**What is being asked**
Select the lines of the records containing the word "DHSMV" and list them.

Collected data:
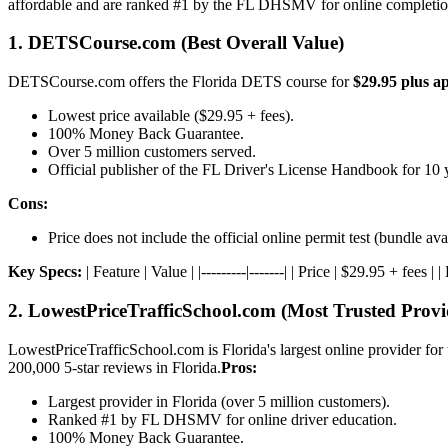
affordable and are ranked #1 by the FL DHSMV for online completio
1. DETSCourse.com (Best Overall Value)
DETSCourse.com offers the Florida DETS course for
$29.95 plus ap
Lowest price available ($29.95 + fees).
100% Money Back Guarantee.
Over 5 million customers served.
Official publisher of the FL Driver's License Handbook for 10 
Cons:
Price does not include the official online permit test (bundle ava
Key Specs:
| Feature | Value | |---------|-------| | Price | $29.95 + fee
2. LowestPriceTrafficSchool.com (Most Trusted Provi
LowestPriceTrafficSchool.com is Florida's largest online provider for 
200,000 5-star reviews in Florida.
Pros:
Largest provider in Florida (over 5 million customers).
Ranked #1 by FL DHSMV for online driver education.
100% Money Back Guarantee.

**Final answer**
affordable and are ranked #1 by the FL DHSMV for online completio
Ranked #1 by FL DHSMV for online driver education.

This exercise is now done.